# USAT 44 Tonner Parts



## TrainWatcher (Sep 18, 2012)

Howdy guys, recently had a minor issue with my USAT 44 Ton, and broke off one of the steps on the brakeman's side (and subsequently lost them). I tried to kitbash some new ones with strip styrene to no avail. I am planning on stripping and repainting the unit soon to either a home road, or modeling PRR/PC/CR GE 44 Tonner #9999 to go with the CR GP30 I am acquiring in the coming week. Does anyone happen to have a spare hood section with the steps, or perhaps a spare set of handrails for the 44 Tonner?
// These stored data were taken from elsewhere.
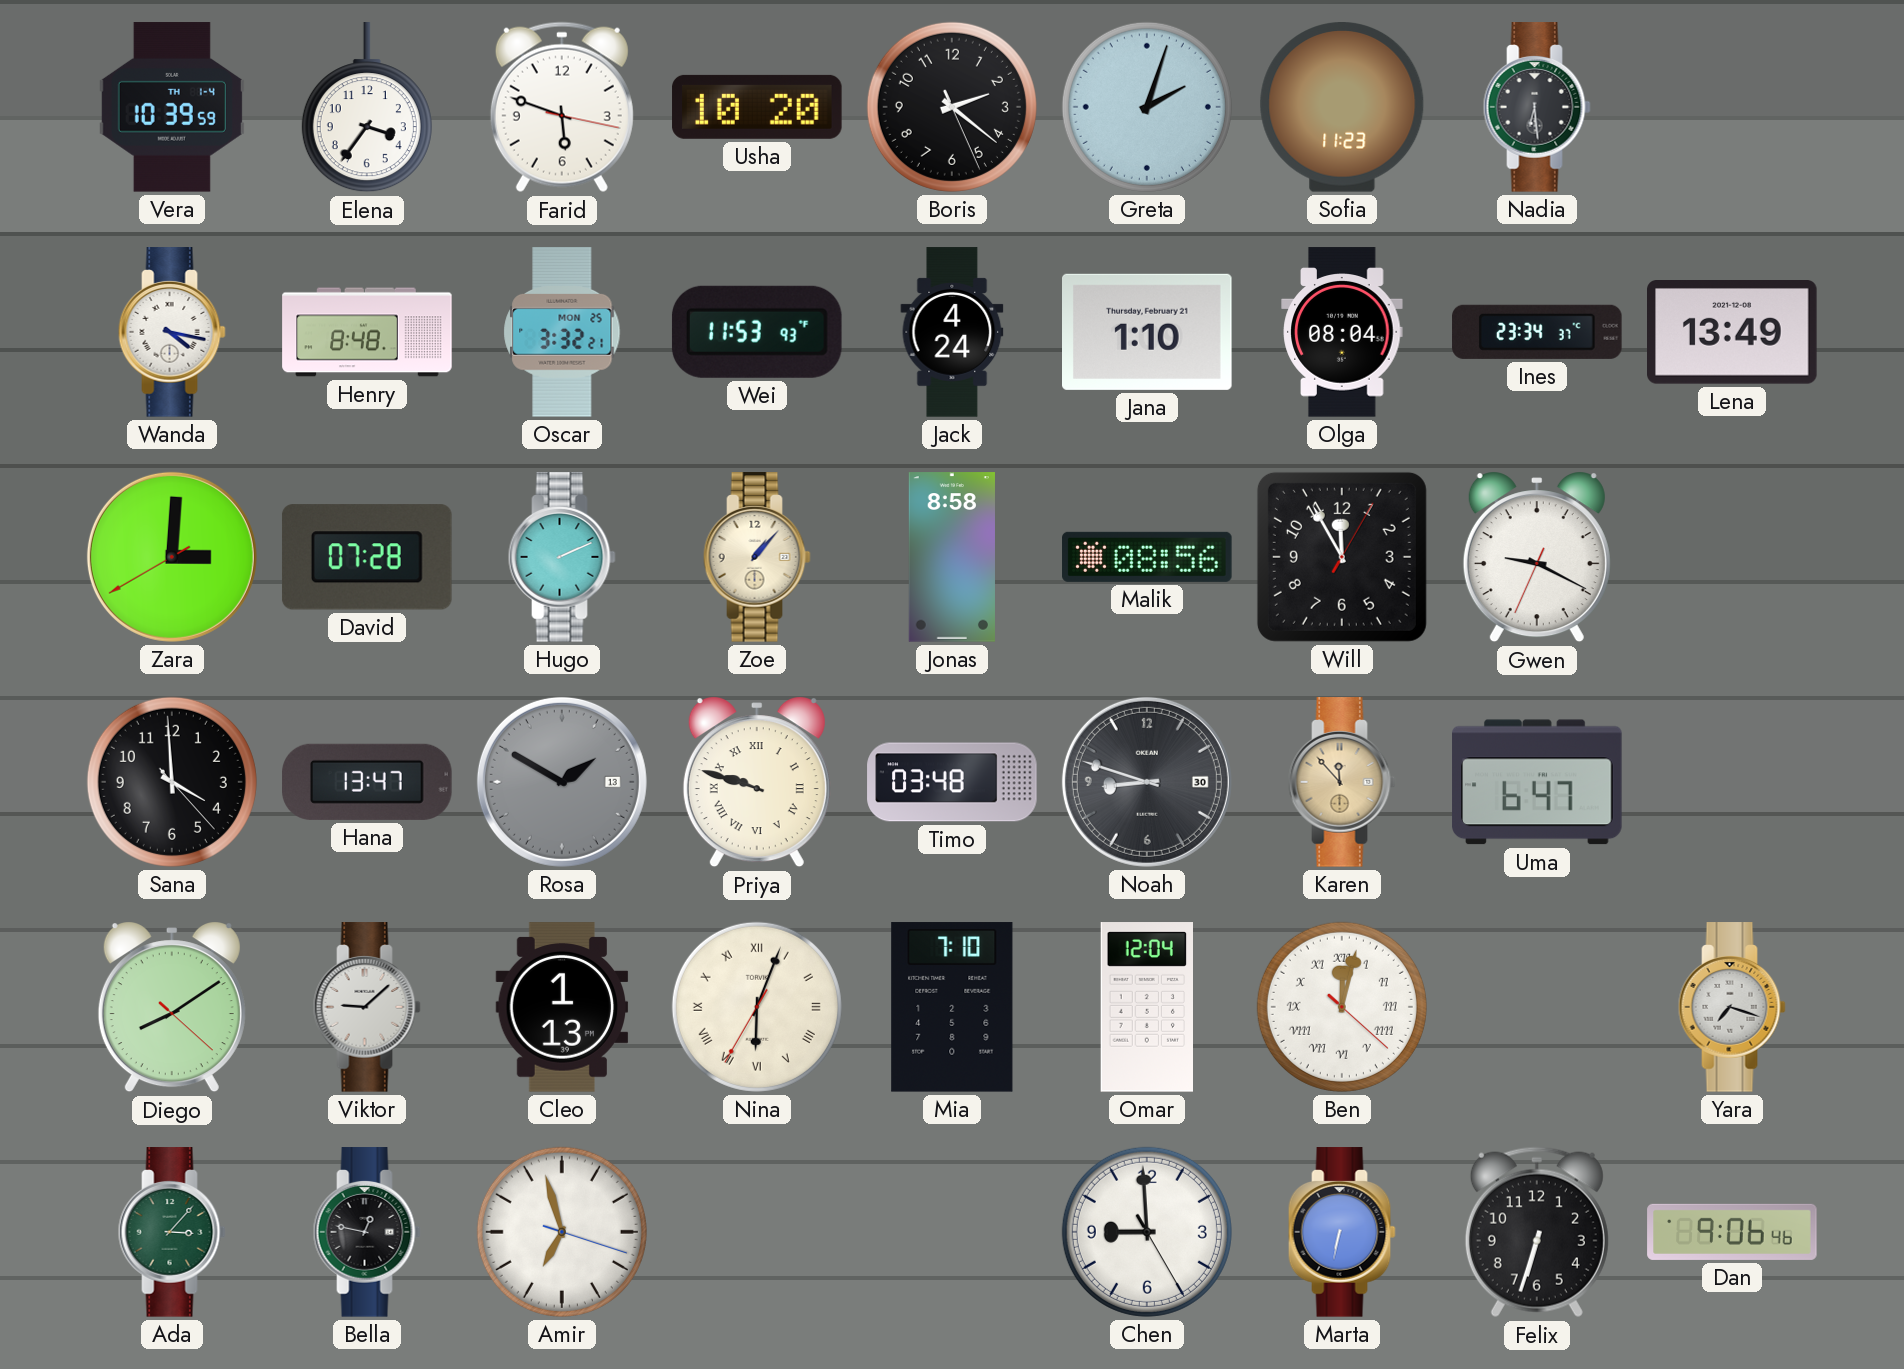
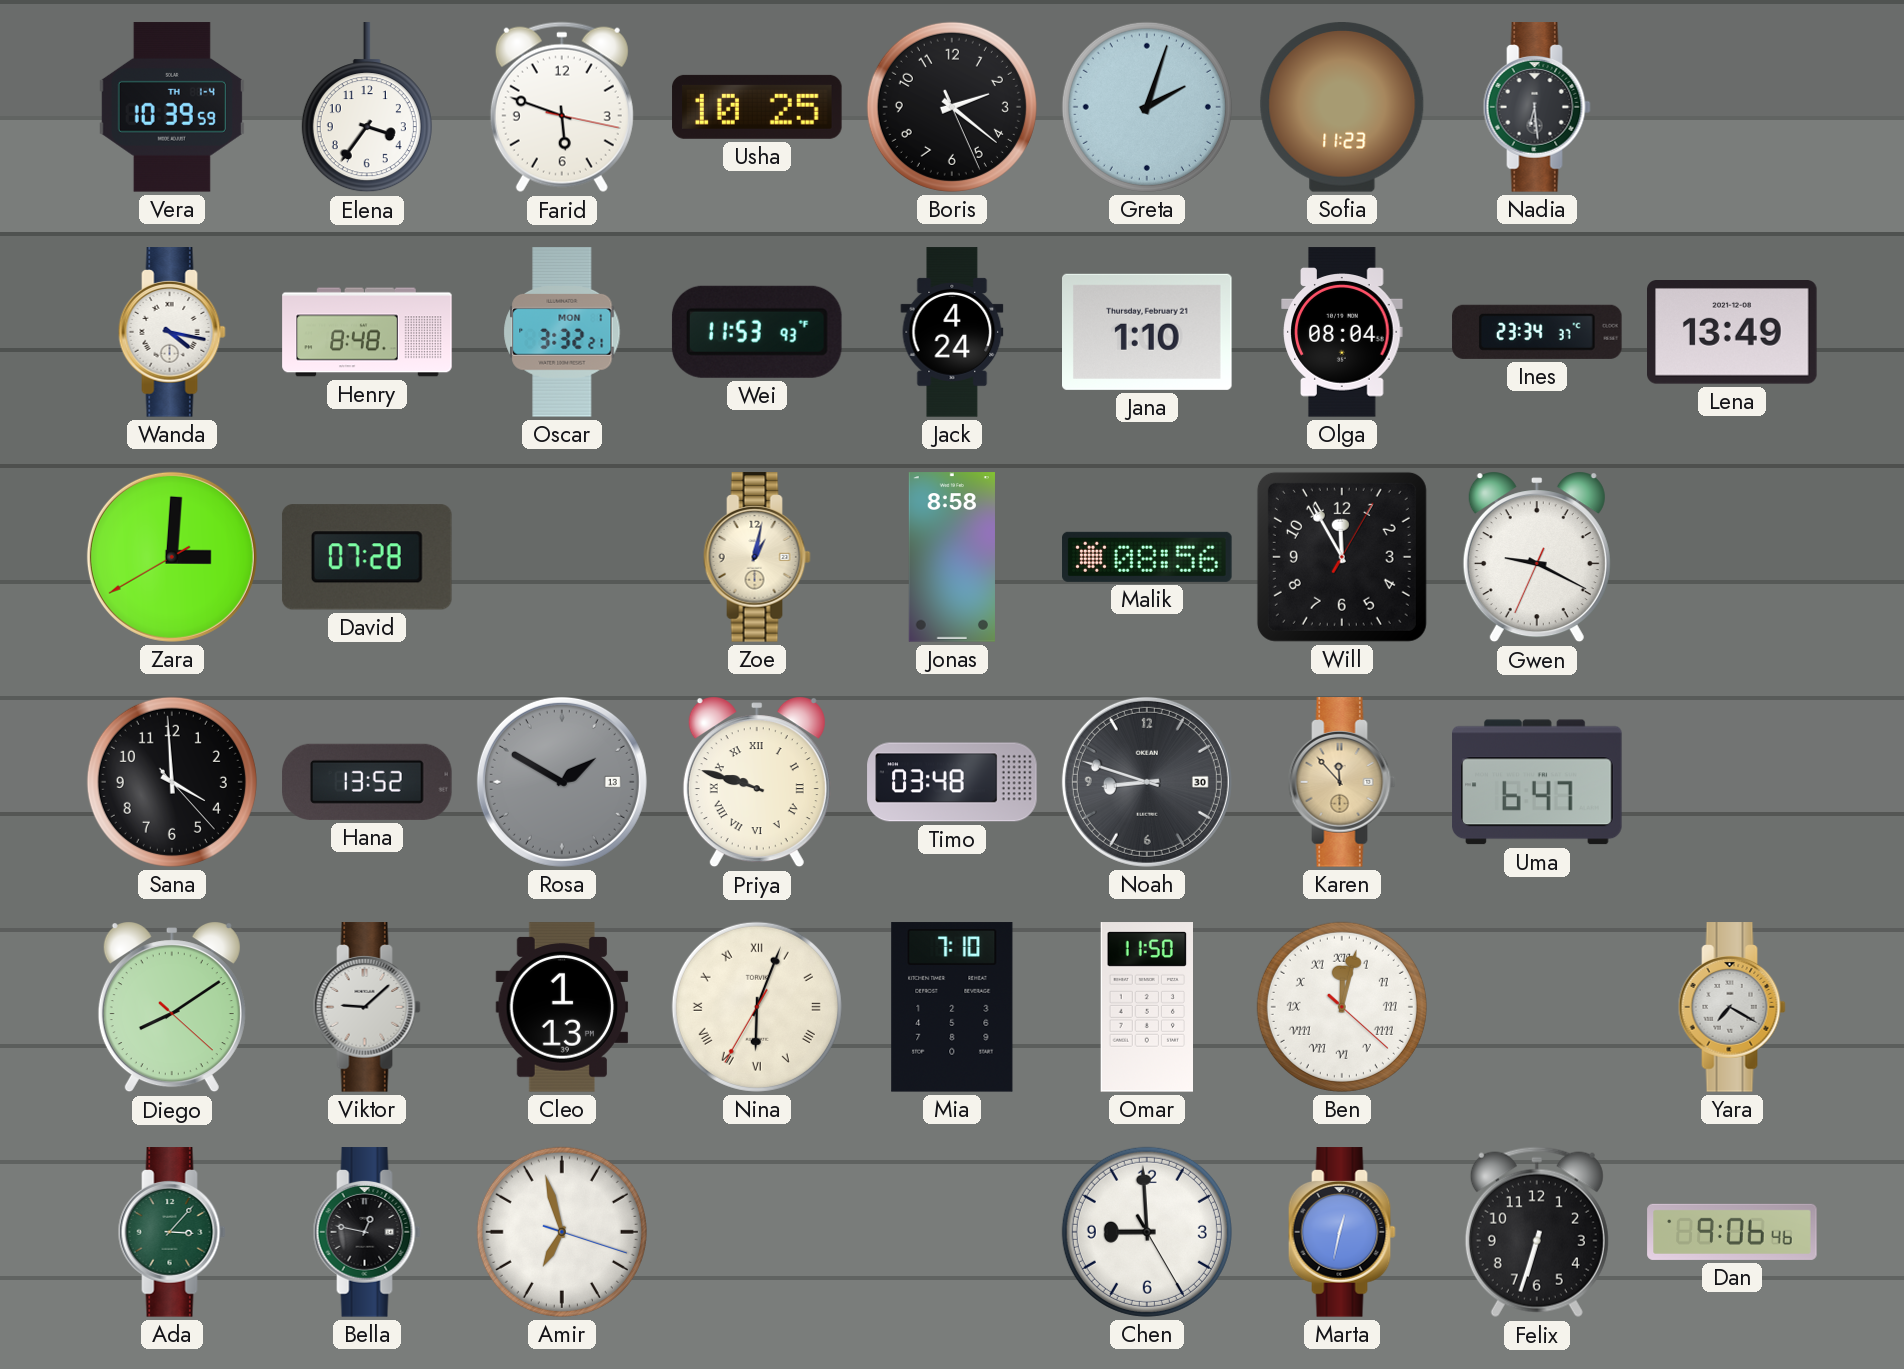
Usha: 10:20 -> 10:25
Oscar date: MON 25 -> MON 1
Hugo: 2:11 -> none
Zoe: 1:07 -> 1:02
Hana: 13:47 -> 13:52
Omar: 12:04 -> 11:50
Yara: 7:18 -> 7:20
Marta: 6:32 -> 12:32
My next step is to call USAT but they are always high priced when it comes to replacement parts.


----------



## Garratt (Sep 15, 2012)

I don't think they have any handrails. I have asked before but get no reply. 

Andrew


----------



## Dan Pierce (Jan 2, 2008)

I have a 44 tonner undec new in the box that needs a new home. R22150 

[email protected]


----------



## Naptowneng (Jun 14, 2010)

I hav had fair decent luck soldering thin brass rod up to replace missing hand rails 

Jerry


----------



## John J (Dec 29, 2007)

Posted By Naptowneng on 22 Jul 2013 09:29 AM 
I hav had fair decent luck soldering thin brass rod up to replace missing hand rails 

Jerry 



Me too 

I just did a  thread in this batch of  forms about handrails for my NW-2 and SD -45s. 
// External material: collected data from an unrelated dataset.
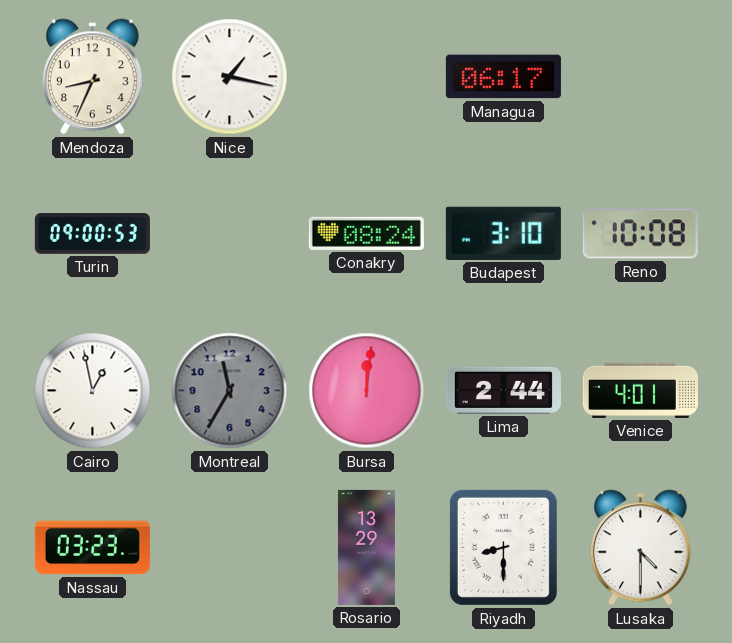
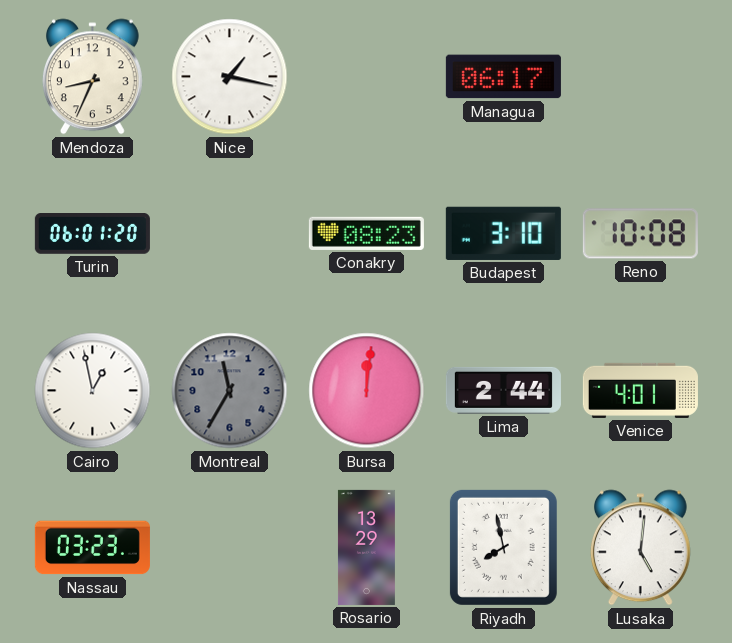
Turin: 09:00 -> 06:01
Conakry: 08:24 -> 08:23
Riyadh: 8:30 -> 7:58
Lusaka: 4:30 -> 5:01
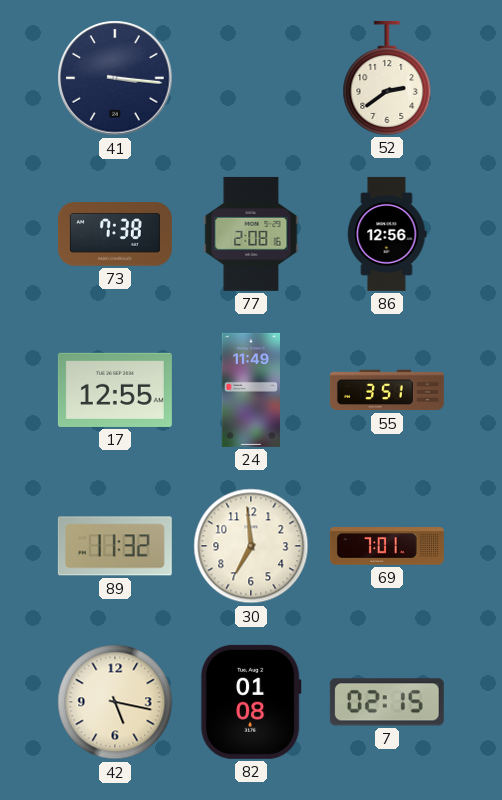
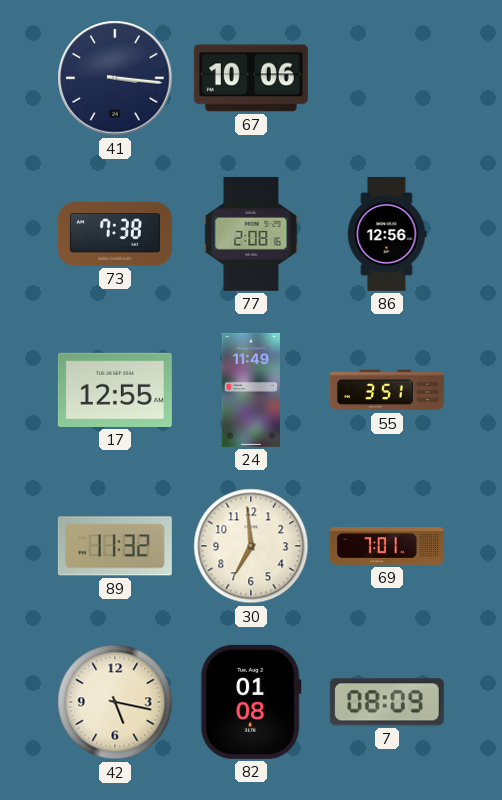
67: none -> 10:06
52: 2:39 -> none
7: 02:15 -> 08:09
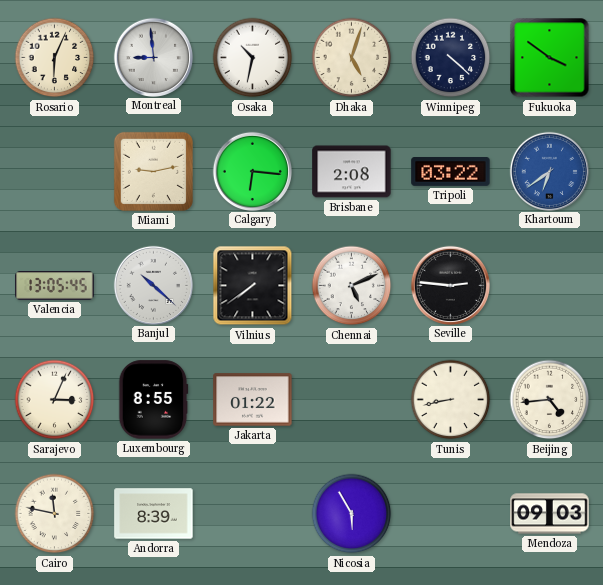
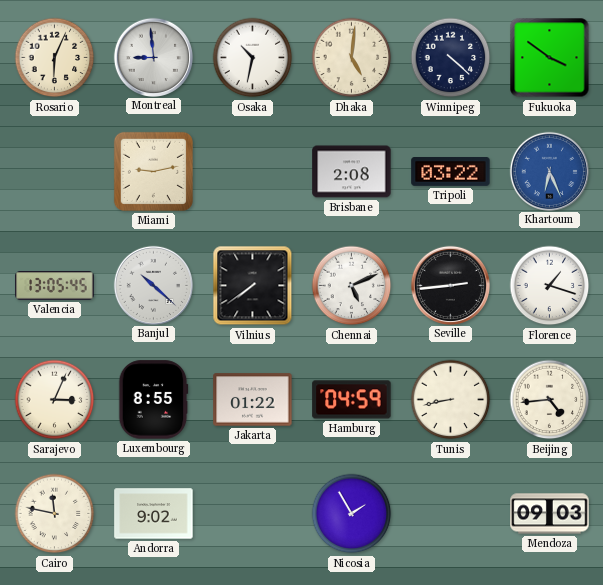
Dhaka: 5:03 -> 5:01
Calgary: 6:16 -> none
Khartoum: 6:39 -> 6:26
Seville: 2:46 -> 2:44
Florence: none -> 1:18
Hamburg: none -> 04:59
Andorra: 8:39 -> 9:02
Nicosia: 5:55 -> 1:55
Go to your local hobby shop and see if they have a display by K S. PRECISION METALS .

I just bought a bunch of brass rod 1/16 for my hand rails 

Also I saw a sheet of perforated brass that looked almost like the decking on the USAT articulated container cars. 

It might match what you are looking for. 

JJ


----------



## Stan Cedarleaf (Jan 2, 2008)

Posted By Dan Pierce on 22 Jul 2013 05:36 AM 
I have a 44 tonner undec new in the box that needs a new home. R22150 

[email protected] Hi Dan, you have mail....


----------